茶々乃さんは『挟み撃ち』なんかしてねぇだろ…と思いつつも、

「ま、男女比1:2は、慣れっこだしな」

「……男女比1:10みたいな状況でも、慣れっこみたいだよね」

「否定はしない」

「……どういうことなのよ、いったい」

「女子の知り合いが、もともと多いからじゃね?」

 

…星崎は、無言で1分間ぐらい物思いしていたかと思うと、

 

「……そっか」

「なんだよ」

「愛ちゃんと妹さんで、慣れてるんだ」

「なにに?」

「決まってる、女の子とふれ合うことに、よ」

「……たしかにそれは、いえるかもしれんな」

「かもしれない、じゃないっ。妹さんに加え、愛ちゃんとも、ひとつ屋根の下で――ねぇ戸部くん、あなた、愛ちゃんとの共同生活、何年目よ?」

「もうすぐ、丸5年」

「そんなに、愛ちゃんと、愛をはぐくんで――」

「星崎、そういう物言いは、自重だ、自重」

 

「あの」

たいへん興味深そうなお顔で、茶々乃さんが、

「あの、『愛ちゃん』、って――??」

あれっ。

愛のこと、茶々乃さんには、話してなかったっけ。

 

瞬時に星崎が、

「『愛ちゃん』は、戸部くんの、カノジョ」

「カノジョさんなんですか!? アツマさん」

「…肯定せざるを得ない」

「け、けど、『共同生活』って、いったい――」

「…不審がるのも無理ないよな、茶々乃さん」

「どんな、複雑な事情が――」

「複雑なんで、説明が長くなる。

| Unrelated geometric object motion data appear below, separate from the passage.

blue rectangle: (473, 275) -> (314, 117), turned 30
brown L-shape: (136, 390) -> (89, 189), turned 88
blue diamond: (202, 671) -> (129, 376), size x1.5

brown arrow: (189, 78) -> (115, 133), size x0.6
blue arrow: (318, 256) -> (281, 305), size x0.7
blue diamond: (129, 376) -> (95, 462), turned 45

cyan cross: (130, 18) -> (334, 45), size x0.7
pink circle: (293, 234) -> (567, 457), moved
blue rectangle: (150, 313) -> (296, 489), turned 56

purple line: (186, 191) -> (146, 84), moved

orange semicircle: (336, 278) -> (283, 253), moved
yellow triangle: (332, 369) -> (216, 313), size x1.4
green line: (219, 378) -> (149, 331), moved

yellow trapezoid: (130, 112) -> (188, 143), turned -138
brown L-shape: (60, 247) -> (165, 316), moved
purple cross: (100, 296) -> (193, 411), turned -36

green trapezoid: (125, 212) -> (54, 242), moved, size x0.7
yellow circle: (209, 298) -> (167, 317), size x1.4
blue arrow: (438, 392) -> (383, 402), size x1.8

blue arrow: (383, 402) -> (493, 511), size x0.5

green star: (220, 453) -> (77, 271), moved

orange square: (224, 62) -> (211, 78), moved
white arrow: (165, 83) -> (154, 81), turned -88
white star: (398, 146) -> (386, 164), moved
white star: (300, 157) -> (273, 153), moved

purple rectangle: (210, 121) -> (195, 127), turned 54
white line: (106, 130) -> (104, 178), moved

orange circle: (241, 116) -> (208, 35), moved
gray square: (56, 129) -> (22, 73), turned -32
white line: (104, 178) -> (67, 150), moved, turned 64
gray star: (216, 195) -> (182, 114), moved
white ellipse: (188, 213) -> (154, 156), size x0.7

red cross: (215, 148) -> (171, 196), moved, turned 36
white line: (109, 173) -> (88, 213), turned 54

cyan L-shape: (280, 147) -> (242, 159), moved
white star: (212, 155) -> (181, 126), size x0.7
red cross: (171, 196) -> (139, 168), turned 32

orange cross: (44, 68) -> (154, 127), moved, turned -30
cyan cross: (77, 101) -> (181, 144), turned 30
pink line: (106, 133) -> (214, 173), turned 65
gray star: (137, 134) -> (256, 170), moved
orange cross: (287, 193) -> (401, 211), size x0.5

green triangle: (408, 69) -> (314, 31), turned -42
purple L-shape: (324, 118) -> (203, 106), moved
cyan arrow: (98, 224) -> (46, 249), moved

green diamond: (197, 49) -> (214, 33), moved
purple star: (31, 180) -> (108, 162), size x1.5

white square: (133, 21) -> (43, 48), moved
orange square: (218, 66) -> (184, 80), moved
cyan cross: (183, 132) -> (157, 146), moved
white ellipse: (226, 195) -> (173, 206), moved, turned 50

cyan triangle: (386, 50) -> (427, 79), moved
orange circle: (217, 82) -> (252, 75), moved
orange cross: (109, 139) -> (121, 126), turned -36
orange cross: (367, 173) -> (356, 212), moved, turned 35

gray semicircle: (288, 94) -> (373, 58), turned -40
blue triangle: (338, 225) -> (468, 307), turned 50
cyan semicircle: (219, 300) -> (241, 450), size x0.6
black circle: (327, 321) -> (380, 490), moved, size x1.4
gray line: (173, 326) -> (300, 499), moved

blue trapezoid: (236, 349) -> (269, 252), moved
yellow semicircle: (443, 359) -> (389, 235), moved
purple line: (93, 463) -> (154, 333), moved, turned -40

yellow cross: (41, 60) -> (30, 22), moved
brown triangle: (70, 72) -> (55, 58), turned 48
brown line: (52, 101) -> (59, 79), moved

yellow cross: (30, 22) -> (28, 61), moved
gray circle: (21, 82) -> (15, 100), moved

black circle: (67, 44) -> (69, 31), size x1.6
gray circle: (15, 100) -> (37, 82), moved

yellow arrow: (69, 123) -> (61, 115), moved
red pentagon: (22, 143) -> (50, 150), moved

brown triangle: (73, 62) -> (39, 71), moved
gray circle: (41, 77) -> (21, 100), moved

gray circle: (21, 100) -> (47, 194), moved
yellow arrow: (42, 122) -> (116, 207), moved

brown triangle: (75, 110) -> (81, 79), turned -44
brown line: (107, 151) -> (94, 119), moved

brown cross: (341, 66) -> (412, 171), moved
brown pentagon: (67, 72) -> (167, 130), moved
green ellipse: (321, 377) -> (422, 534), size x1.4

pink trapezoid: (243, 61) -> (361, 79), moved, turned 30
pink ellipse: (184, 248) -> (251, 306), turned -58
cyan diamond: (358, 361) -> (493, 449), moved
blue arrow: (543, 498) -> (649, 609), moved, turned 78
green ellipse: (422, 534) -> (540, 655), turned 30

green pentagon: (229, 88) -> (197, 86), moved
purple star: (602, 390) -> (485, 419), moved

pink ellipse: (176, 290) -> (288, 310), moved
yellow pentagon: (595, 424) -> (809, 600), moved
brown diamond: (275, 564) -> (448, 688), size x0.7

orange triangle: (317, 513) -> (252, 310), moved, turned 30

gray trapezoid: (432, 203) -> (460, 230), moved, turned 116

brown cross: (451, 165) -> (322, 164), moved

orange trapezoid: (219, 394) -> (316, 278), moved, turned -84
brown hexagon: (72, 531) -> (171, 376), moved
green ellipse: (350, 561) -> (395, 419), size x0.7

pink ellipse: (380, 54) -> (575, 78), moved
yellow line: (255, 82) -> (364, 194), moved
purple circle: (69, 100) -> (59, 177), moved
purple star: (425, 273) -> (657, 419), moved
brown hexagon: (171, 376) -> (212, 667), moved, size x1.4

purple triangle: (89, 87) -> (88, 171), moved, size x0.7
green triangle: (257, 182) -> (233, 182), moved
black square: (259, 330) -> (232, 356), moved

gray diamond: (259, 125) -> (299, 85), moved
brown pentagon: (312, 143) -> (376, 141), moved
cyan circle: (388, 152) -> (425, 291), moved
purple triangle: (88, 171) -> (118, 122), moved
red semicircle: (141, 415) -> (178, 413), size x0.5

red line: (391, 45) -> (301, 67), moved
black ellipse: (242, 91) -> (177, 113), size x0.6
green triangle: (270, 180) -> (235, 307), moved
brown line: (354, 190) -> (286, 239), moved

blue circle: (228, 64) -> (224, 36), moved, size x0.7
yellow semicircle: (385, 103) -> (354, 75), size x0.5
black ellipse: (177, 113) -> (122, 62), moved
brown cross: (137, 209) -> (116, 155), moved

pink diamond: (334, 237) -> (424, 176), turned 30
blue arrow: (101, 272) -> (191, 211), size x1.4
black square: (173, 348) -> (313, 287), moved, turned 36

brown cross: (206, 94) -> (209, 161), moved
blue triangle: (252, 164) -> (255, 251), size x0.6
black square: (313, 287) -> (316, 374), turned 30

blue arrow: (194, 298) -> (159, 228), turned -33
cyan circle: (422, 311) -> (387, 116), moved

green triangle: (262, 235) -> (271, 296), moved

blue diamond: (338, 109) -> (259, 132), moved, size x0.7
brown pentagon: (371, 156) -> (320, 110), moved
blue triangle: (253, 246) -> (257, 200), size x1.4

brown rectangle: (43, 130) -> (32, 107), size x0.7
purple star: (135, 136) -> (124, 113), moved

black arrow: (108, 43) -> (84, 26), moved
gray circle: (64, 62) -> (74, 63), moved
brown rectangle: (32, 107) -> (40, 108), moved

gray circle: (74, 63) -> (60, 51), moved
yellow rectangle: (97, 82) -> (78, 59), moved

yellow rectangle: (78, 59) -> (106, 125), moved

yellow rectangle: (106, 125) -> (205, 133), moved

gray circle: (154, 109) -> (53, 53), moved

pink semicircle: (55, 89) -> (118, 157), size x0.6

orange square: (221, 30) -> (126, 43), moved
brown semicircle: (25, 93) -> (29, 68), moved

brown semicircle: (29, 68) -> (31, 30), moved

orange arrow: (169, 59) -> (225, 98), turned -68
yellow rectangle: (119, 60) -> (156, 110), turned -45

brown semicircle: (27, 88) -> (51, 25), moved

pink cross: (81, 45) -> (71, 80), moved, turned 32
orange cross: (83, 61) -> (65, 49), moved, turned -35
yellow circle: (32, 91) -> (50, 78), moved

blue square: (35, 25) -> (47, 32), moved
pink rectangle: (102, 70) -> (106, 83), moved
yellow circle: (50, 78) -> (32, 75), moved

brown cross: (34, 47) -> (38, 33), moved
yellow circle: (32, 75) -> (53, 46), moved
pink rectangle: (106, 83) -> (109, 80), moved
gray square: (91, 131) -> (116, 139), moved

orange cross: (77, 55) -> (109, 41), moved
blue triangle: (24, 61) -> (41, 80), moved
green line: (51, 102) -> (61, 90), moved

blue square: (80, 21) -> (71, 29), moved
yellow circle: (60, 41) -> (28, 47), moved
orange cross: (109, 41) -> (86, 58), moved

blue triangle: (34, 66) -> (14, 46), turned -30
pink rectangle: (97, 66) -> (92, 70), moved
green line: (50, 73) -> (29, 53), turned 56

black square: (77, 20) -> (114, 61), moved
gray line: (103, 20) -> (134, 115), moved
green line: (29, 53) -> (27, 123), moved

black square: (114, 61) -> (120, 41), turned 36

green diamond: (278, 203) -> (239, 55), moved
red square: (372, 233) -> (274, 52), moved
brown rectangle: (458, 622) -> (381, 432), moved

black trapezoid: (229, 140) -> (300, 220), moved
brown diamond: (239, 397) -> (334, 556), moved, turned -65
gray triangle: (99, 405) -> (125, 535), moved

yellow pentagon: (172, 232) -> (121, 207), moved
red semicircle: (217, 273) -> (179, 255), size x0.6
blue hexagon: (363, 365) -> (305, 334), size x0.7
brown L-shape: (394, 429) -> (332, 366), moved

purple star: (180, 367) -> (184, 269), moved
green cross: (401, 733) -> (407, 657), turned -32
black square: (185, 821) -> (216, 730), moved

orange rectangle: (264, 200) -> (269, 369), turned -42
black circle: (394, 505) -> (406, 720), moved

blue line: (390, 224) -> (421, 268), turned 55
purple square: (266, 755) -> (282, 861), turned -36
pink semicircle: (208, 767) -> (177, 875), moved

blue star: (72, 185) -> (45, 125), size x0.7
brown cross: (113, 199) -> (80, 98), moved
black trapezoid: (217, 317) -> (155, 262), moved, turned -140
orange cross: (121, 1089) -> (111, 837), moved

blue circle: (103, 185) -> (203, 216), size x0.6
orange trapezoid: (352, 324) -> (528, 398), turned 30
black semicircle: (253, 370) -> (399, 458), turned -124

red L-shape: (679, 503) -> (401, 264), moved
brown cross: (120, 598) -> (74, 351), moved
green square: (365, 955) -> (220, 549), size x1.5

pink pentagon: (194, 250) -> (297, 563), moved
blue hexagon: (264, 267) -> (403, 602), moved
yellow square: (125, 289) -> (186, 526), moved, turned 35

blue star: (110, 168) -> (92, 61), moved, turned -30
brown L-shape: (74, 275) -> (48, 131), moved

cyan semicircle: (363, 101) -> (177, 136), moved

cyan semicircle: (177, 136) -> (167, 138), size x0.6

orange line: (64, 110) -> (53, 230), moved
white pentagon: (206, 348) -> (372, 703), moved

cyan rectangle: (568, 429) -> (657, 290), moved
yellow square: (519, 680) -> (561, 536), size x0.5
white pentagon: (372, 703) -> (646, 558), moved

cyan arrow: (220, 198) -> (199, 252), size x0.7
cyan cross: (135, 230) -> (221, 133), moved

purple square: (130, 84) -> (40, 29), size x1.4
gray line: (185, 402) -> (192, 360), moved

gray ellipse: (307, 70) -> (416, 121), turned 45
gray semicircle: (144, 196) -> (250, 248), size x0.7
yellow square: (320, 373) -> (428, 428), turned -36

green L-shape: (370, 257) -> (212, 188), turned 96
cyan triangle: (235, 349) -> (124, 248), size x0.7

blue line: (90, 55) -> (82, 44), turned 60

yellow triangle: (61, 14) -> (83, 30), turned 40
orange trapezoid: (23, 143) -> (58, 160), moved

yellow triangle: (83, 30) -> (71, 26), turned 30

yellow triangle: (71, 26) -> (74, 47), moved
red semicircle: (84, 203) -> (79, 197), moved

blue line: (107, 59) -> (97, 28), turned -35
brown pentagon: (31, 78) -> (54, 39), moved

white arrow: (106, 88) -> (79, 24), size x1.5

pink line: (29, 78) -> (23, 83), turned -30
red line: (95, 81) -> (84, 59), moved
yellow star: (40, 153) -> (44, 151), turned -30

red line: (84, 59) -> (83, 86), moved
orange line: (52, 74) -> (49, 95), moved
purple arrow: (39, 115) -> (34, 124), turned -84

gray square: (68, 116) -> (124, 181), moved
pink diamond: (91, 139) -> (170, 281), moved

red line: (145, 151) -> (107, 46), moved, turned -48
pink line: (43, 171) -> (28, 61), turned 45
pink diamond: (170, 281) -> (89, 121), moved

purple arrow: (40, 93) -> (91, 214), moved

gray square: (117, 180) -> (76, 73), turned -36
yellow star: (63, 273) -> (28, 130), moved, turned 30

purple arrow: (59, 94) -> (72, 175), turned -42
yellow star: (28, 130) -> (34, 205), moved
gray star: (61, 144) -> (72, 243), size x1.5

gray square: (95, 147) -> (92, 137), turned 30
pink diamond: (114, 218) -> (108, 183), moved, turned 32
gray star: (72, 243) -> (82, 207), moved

そんでもいいなら、説明するが」

「長くなってもいいです。聴かせてくださいアツマさん」

「お」

「わたし、じぶんで言うのもなんだけど、我慢強いんです。いくら長話になっても、大丈夫ですから!」

「お」

 

 

――頼もしい子だ、茶々乃さんは。

星崎も100回見習いやがれ、って感じだな。